DMD 1.036 and 2.020 releases

Jason House jason.james.house at gmail.com
Tue Oct 21 15:01:37 PDT 2008


Bill Baxter Wrote:

> On Tue, Oct 21, 2008 at 8:29 AM, Walter Bright
> <newshound1 at digitalmars.com> wrote:
> >
> > http://www.digitalmars.com/d/1.0/changelog.html
> > http://ftp.digitalmars.com/dmd.1.036.zip
> >
> > The 2.0 version splits phobos into druntime and phobos libraries (thanks to
> > Sean Kelly). This will enable both Tango and Phobos to share a common core
> > library.
> >
> > http://www.digitalmars.com/d/2.0/changelog.html
> > http://ftp.digitalmars.com/dmd.2.020.zip
> >
> > There are a lot of structural changes that go along with this, so expect
> > some rough patches with this release. It may take a followup release to file
> > them down.

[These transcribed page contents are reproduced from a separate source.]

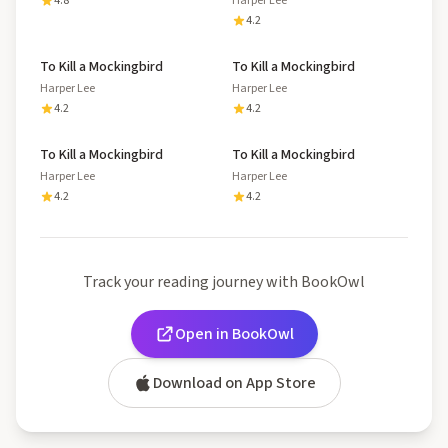
4.8
Harper Lee
4.2
To Kill a Mockingbird
To Kill a Mockingbird
Harper Lee
Harper Lee
4.2
4.2
To Kill a Mockingbird
To Kill a Mockingbird
Harper Lee
Harper Lee
4.2
4.2
Track your reading journey with BookOwl
Open in BookOwl
Download on App Store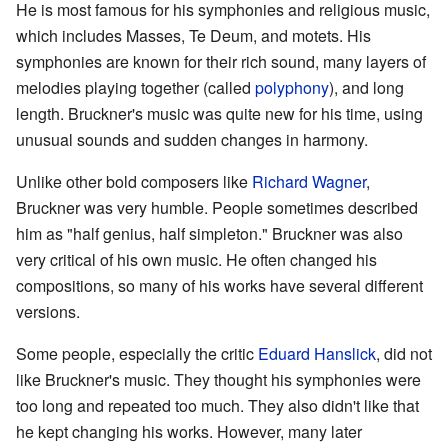
He is most famous for his symphonies and religious music,
which includes Masses, Te Deum, and motets. His
symphonies are known for their rich sound, many layers of
melodies playing together (called
polyphony
), and long
length. Bruckner's music was quite new for his time, using
unusual sounds and sudden changes in harmony.
Unlike other bold composers like
Richard Wagner
,
Bruckner was very humble. People sometimes described
him as "half genius, half simpleton." Bruckner was also
very critical of his own music. He often changed his
compositions, so many of his works have several different
versions.
Some people, especially the critic
Eduard Hanslick
, did not
like Bruckner's music. They thought his symphonies were
too long and repeated too much. They also didn't like that
he kept changing his works. However, many later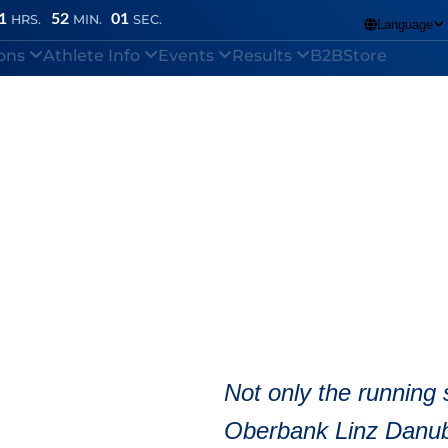
1
52
00
HRS.
MIN.
SEC.
Language

ions
Athlete Info
Events
Results
B2B
Store
Marathon
/
How can I change my reporting data?
nline Skating Half
Not only the running 
Oberbank Linz Danub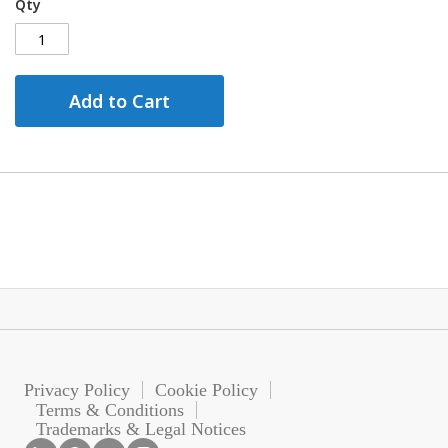
Qty
Add to Cart
Privacy Policy
Cookie Policy
Terms & Conditions
Trademarks & Legal Notices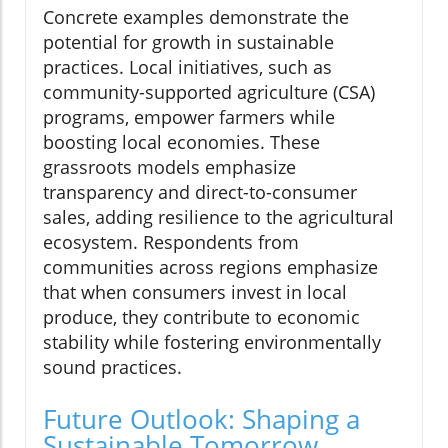
Concrete examples demonstrate the
potential for growth in sustainable
practices. Local initiatives, such as
community-supported agriculture (CSA)
programs, empower farmers while
boosting local economies. These
grassroots models emphasize
transparency and direct-to-consumer
sales, adding resilience to the agricultural
ecosystem. Respondents from
communities across regions emphasize
that when consumers invest in local
produce, they contribute to economic
stability while fostering environmentally
sound practices.
Future Outlook: Shaping a
Sustainable Tomorrow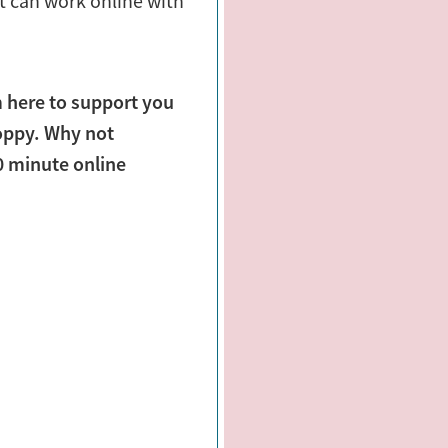
t can work online with
m here to support you
oppy. Why not
30 minute online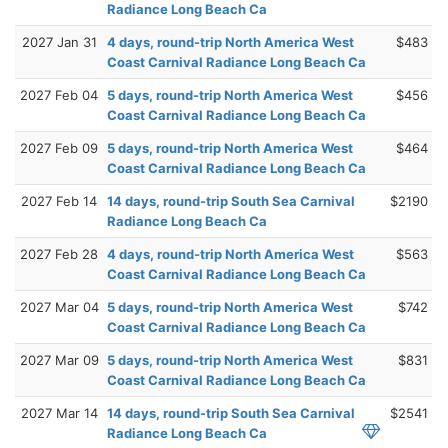
Radiance Long Beach Ca
2027 Jan 31
4 days, round-trip North America West
$483
Coast Carnival Radiance Long Beach Ca
2027 Feb 04
5 days, round-trip North America West
$456
Coast Carnival Radiance Long Beach Ca
2027 Feb 09
5 days, round-trip North America West
$464
Coast Carnival Radiance Long Beach Ca
2027 Feb 14
14 days, round-trip South Sea Carnival
$2190
Radiance Long Beach Ca
2027 Feb 28
4 days, round-trip North America West
$563
Coast Carnival Radiance Long Beach Ca
2027 Mar 04
5 days, round-trip North America West
$742
Coast Carnival Radiance Long Beach Ca
2027 Mar 09
5 days, round-trip North America West
$831
Coast Carnival Radiance Long Beach Ca
2027 Mar 14
14 days, round-trip South Sea Carnival
$2541
Radiance Long Beach Ca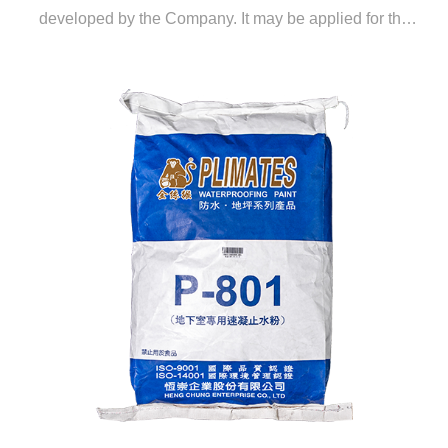
developed by the Company. It may be applied for the
filling and sealing of cracks and leak plugging in RC
structures and exhibits curing and anti-seepage effects
for cement mortar interlayers of flooring. The price of the
sealing material is much lower than that of generic
water-foaming materials or EPOXY crack reinforcing
materials.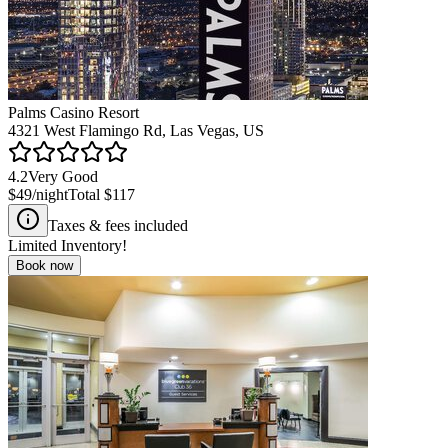
Palms Casino Resort
4321 West Flamingo Rd, Las Vegas, US
4.2
Very Good
$49
/night
Total
$117
Taxes & fees included
Limited Inventory!
Book now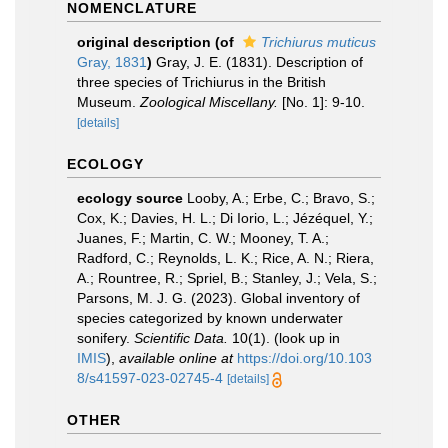
NOMENCLATURE
original description
(of
Trichiurus muticus
Gray, 1831
)
Gray, J. E. (1831). Description of
three species of Trichiurus in the British
Museum.
Zoological Miscellany.
[No. 1]: 9-10.
[details]
ECOLOGY
ecology source
Looby, A.; Erbe, C.; Bravo, S.;
Cox, K.; Davies, H. L.; Di Iorio, L.; Jézéquel, Y.;
Juanes, F.; Martin, C. W.; Mooney, T. A.;
Radford, C.; Reynolds, L. K.; Rice, A. N.; Riera,
A.; Rountree, R.; Spriel, B.; Stanley, J.; Vela, S.;
Parsons, M. J. G. (2023). Global inventory of
species categorized by known underwater
sonifery.
Scientific Data.
10(1).
(look up in
IMIS
),
available online at
https://doi.org/10.103
8/s41597-023-02745-4
[details]
OTHER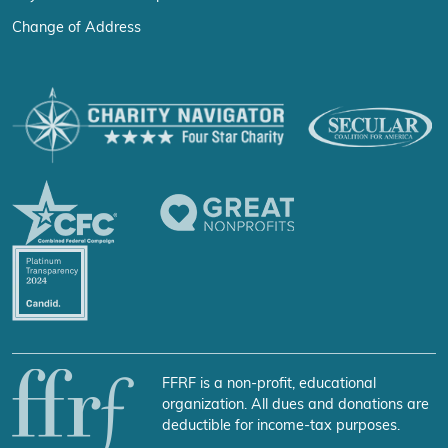
Change of Address
FFRF is a non-profit, educational
organization. All dues and donations are
deductible for income-tax purposes.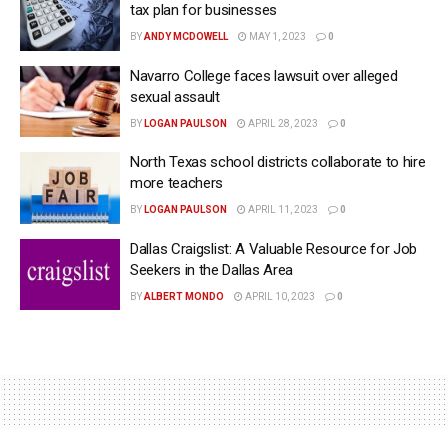
tax plan for businesses
BY
ANDY MCDOWELL
MAY 1, 2023
0
Navarro College faces lawsuit over alleged
sexual assault
BY
LOGAN PAULSON
APRIL 28, 2023
0
North Texas school districts collaborate to hire
more teachers
BY
LOGAN PAULSON
APRIL 11, 2023
0
Dallas Craigslist: A Valuable Resource for Job
Seekers in the Dallas Area
BY
ALBERT MONDO
APRIL 10, 2023
0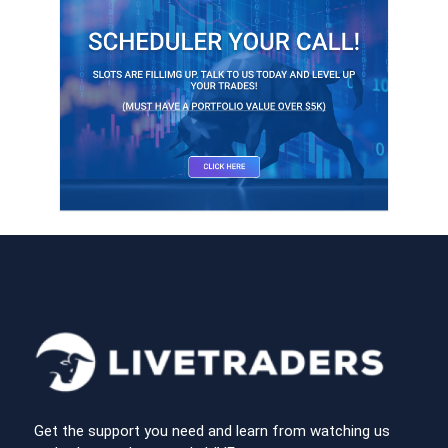
Get the support you need and learn from watching us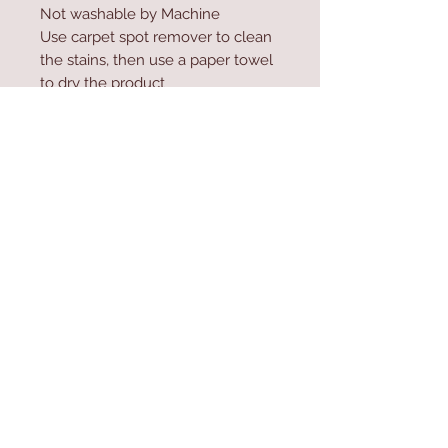
Not washable by Machine
Use carpet spot remover to clean
the stains, then use a paper towel
to dry the product
Do not high-pressure wash the
product
Contact Us
Home
mioli@asirgroup.co
Product
m
About
+90 212 438 75 50
Contact
Store Rules
We Accept
Terms & Conditions
Privacy Rules
Return Policy
Mioli Decor © Design by Asır Group, LLC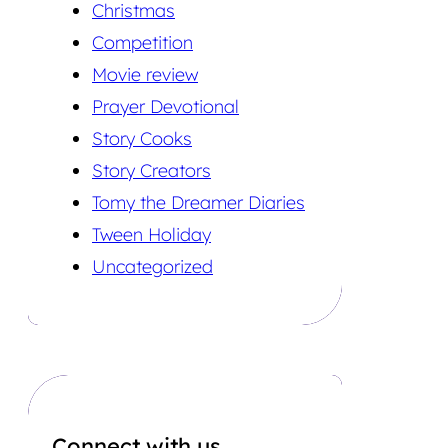
Christmas
Competition
Movie review
Prayer Devotional
Story Cooks
Story Creators
Tomy the Dreamer Diaries
Tween Holiday
Uncategorized
Connect with us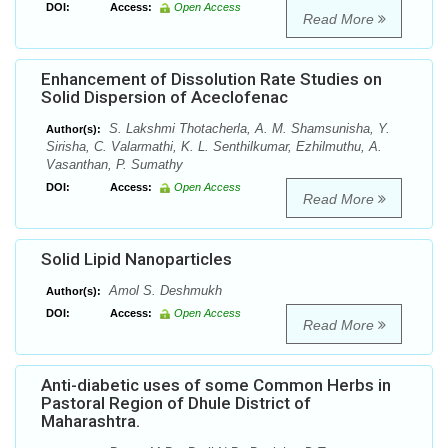
DOI:
Access:
Open Access
Read More
Enhancement of Dissolution Rate Studies on
Solid Dispersion of Aceclofenac
S. Lakshmi Thotacherla, A. M. Shamsunisha, Y.
Author(s):
Sirisha, C. Valarmathi, K. L. Senthilkumar, Ezhilmuthu, A.
Vasanthan, P. Sumathy
DOI:
Access:
Open Access
Read More
Solid Lipid Nanoparticles
Amol S. Deshmukh
Author(s):
DOI:
Access:
Open Access
Read More
Anti-diabetic uses of some Common Herbs in
Pastoral Region of Dhule District of
Maharashtra.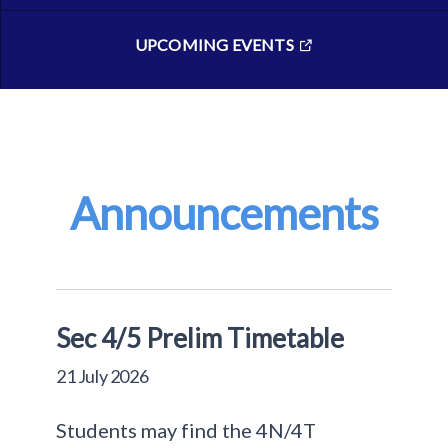
UPCOMING EVENTS
Announcements
Sec 4/5 Prelim Timetable
21 July 2026
Students may find the 4N/4T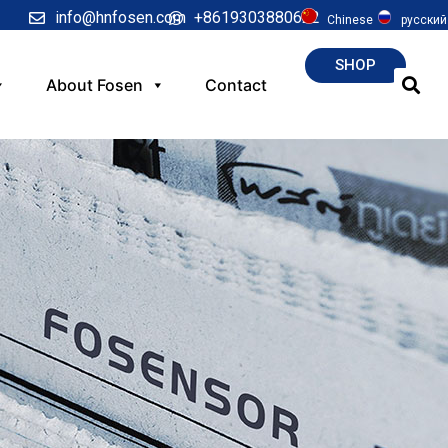
info@hnfosen.com
+8619303880622
Chinese
русский
SHOP
About Fosen
Contact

There's also some renaming of imports and function names, as a
> > compromise with Tango names.
> 
> Wao!  Missed this at first:
> 
> class Foo
> {
>     ref int getref() {
>         return m_int;
>     }
> private:
>     int m_int = 23;
> }
> 
> void main() {
>     auto foo = new Foo;
> 
>     writefln(foo.getref);
>     foo.getref() = 7;
>     writefln(foo.getref);
> }
> //Outputs:
> //23
> //7
> 
> It works!  This is maybe even bigger news than cure for TangoPhobia!
> 
> But I think maybe more documentation is needed in the Ref returns
> section regarding how this affects opIndex.
> 
> class Foo
> {
>     this() {
>         m_arr.length = 10;
>         foreach(i, ref a; m_arr) { a=i;}
>     }
>     int[] array() {
>         return m_arr;
>     }
>     ref int opIndex(size_t idx) {
>         return m_arr[idx];
>     }
> 
> private:
>     int[] m_arr;
> }
> 
> void main() {
>     auto foo = new Foo;
>     foo[3] = -99;
> //hello.d(44): Error: operator [] assignment overload with opIndex(i,
> value) illegal, use opIndexAssign(value, i)
> //hello.d(44): function hello.Foo.opIndex (uint idx) does not match
> parameter types (int,int)
> //hello.d(44): Error: expected 1 arguments, not 2
> }
> 
> Apparently using opIndex with ref return is not allowed as a way to
> set an index.
> This works though:
> 
>     *(&foo[3]) = -99;
> 
> Is there a good reason why it shouldn't be possible to use opAssign as
> a replacement for opIndexAssign?
> 
> --bb

opindexAssign will still be needed when opindex has a non-ref return type.